The Best Dental Protection Is The Prevention You Provide
The diseases linked with periodontal disease and poor oral health are devastating for families. While there is certainly no cause and effect relationship between periodontal disease and Alzheimer’s, or kidney and heart disease, the link provides enough evidence to say that preventing periodontal disease should be a high priority for everyone. Periodontal disease is classified as low-grade inflammation. Over time this inflammation caused by harmful bacteria can cause tooth and bone loss. It can also weaken the immune system making it difficult to fight off other infections. Thankfully preventing periodontal disease is as easy as brushing twice a day for two minutes, flossing correctly, and making a bi-annual trip to your Melbourne, FL dentist’s office for a checkup and cleaning.

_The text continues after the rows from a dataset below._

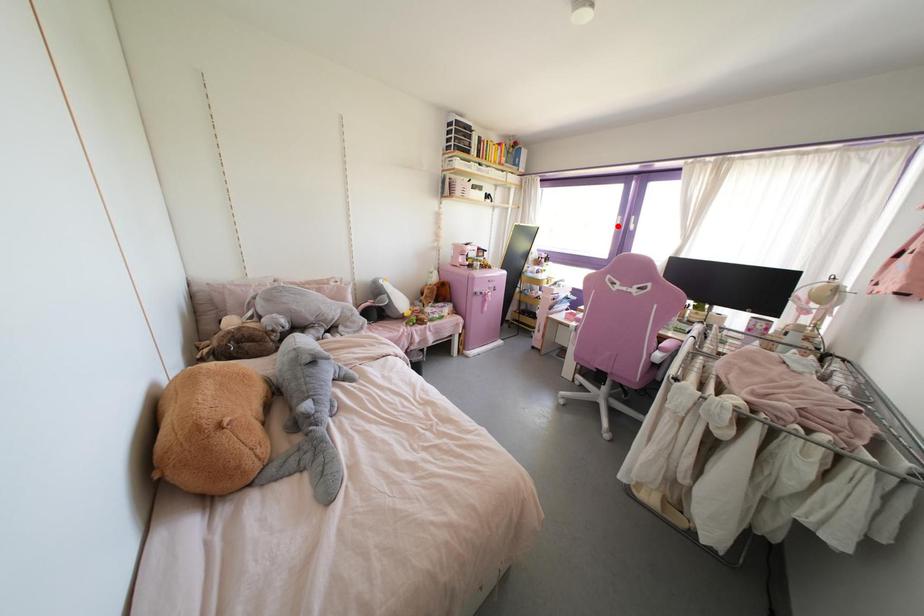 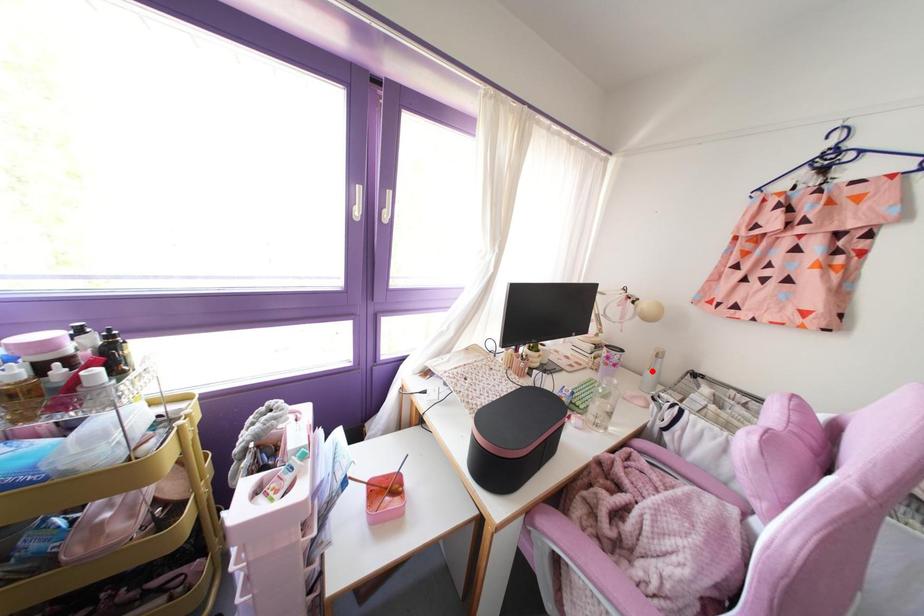 I am providing you with two images of the same scene from different viewpoints. A red point is marked on the first image and another point is marked on the second image. Do the highlighted points in image1 and image2 indicate the same real-world spot?

No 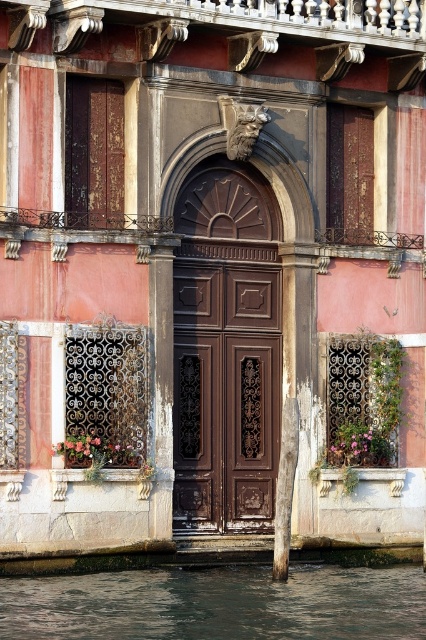 Can you confirm if dark wood paneling at center is positioned to the right of dark green water at lower left?

Incorrect, dark wood paneling at center is not on the right side of dark green water at lower left.

Between point (215, 326) and point (140, 582), which one is positioned behind?

The point (215, 326) is behind.

Where is `dark wood paneling at center`? dark wood paneling at center is located at coordinates (226, 385). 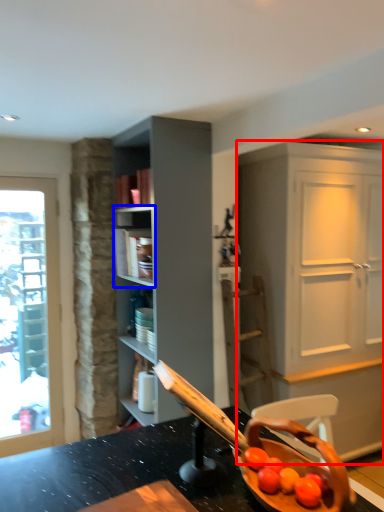 Question: Which object is closer to the camera taking this photo, cabinetry (highlighted by a red box) or shelf (highlighted by a blue box)?

Choices:
 (A) cabinetry
 (B) shelf

Answer: (A) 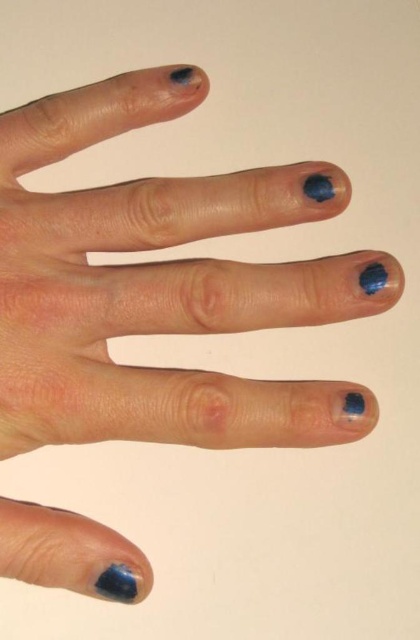 You are a photographer trying to capture a close up of the hand in the scene. The camera you are using has a focal length of 50mm. If you want to maintain the same composition but increase the distance between the matte blue nail polish at upper center and the thumb, how should you adjust the focal length?

To increase the distance between the matte blue nail polish at upper center and the thumb, you should decrease the focal length. A shorter focal length will widen the field of view, causing elements in the scene to appear more spread out, thereby increasing the apparent distance between them.

You are a photographer trying to capture a closeup of the matte blue nail polish at lower left and the matte blue nail polish at upper center. Which one will appear larger in the photo?

The matte blue nail polish at lower left will appear larger in the photo because it is closer to the camera than the matte blue nail polish at upper center.

You are an artist trying to paint a hand with two matte blue nail polish areas. You see the matte blue nail polish at lower left and the matte blue nail polish at upper center. Which one is located more to the left?

The matte blue nail polish at lower left is positioned on the left side of matte blue nail polish at upper center, so it is more to the left. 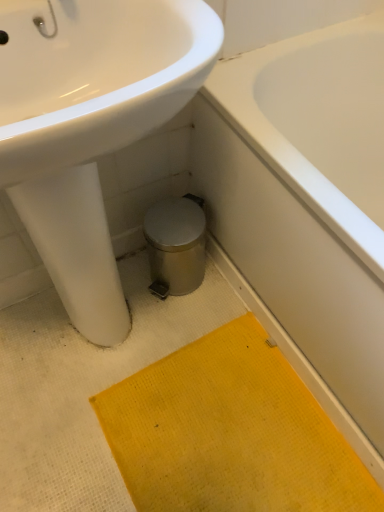 Question: Considering the relative sizes of white glossy sink at upper left and white glossy bathtub at lower right in the image provided, is white glossy sink at upper left smaller than white glossy bathtub at lower right?

Choices:
 (A) yes
 (B) no

Answer: (A)

Question: Are white glossy sink at upper left and white glossy bathtub at lower right making contact?

Choices:
 (A) yes
 (B) no

Answer: (B)

Question: Is white glossy sink at upper left aimed at white glossy bathtub at lower right?

Choices:
 (A) no
 (B) yes

Answer: (A)

Question: Is white glossy sink at upper left looking in the opposite direction of white glossy bathtub at lower right?

Choices:
 (A) no
 (B) yes

Answer: (A)

Question: From a real-world perspective, is white glossy sink at upper left located beneath white glossy bathtub at lower right?

Choices:
 (A) yes
 (B) no

Answer: (B)

Question: Does white glossy sink at upper left appear on the left side of white glossy bathtub at lower right?

Choices:
 (A) yes
 (B) no

Answer: (A)

Question: Considering the relative positions of white glossy bathtub at lower right and yellow textured bath mat at lower center in the image provided, is white glossy bathtub at lower right to the right of yellow textured bath mat at lower center from the viewer's perspective?

Choices:
 (A) no
 (B) yes

Answer: (B)

Question: Does white glossy bathtub at lower right have a larger size compared to yellow textured bath mat at lower center?

Choices:
 (A) yes
 (B) no

Answer: (A)

Question: Is white glossy bathtub at lower right touching yellow textured bath mat at lower center?

Choices:
 (A) no
 (B) yes

Answer: (A)

Question: Does white glossy bathtub at lower right have a lesser width compared to yellow textured bath mat at lower center?

Choices:
 (A) yes
 (B) no

Answer: (B)

Question: From the image's perspective, is white glossy bathtub at lower right beneath yellow textured bath mat at lower center?

Choices:
 (A) no
 (B) yes

Answer: (A)

Question: From the image's perspective, does white glossy bathtub at lower right appear higher than yellow textured bath mat at lower center?

Choices:
 (A) yes
 (B) no

Answer: (A)

Question: From a real-world perspective, is yellow textured bath mat at lower center below white glossy bathtub at lower right?

Choices:
 (A) yes
 (B) no

Answer: (A)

Every time you brush your teeth you are removing bacteria and the sugars they feed on. The removal of this harmful bacteria reduces the bacteria’s ability to collect and harden into plaque and begin the erosion of tooth enamel that can lead to dental caries. Removing this bacteria also protects your gums. The soft, mucosal tissue of your gums is highly susceptible to the onslaught of bacterial infection. Every day when you remove this bacteria you allow your immune system to recharge and fight other bacterial or viral infections and keep your body healthy.
Keeping up with a beneficial oral health routine is the best thing you can do to ensure a healthy future for your mouth and body. If you have any questions on how to create the most beneficial oral health routine ask Dr. Brazdo at your next appointment. She will be able to give you tips on keeping your mouth free of harmful bacteria and let you know how your current routine is treating you.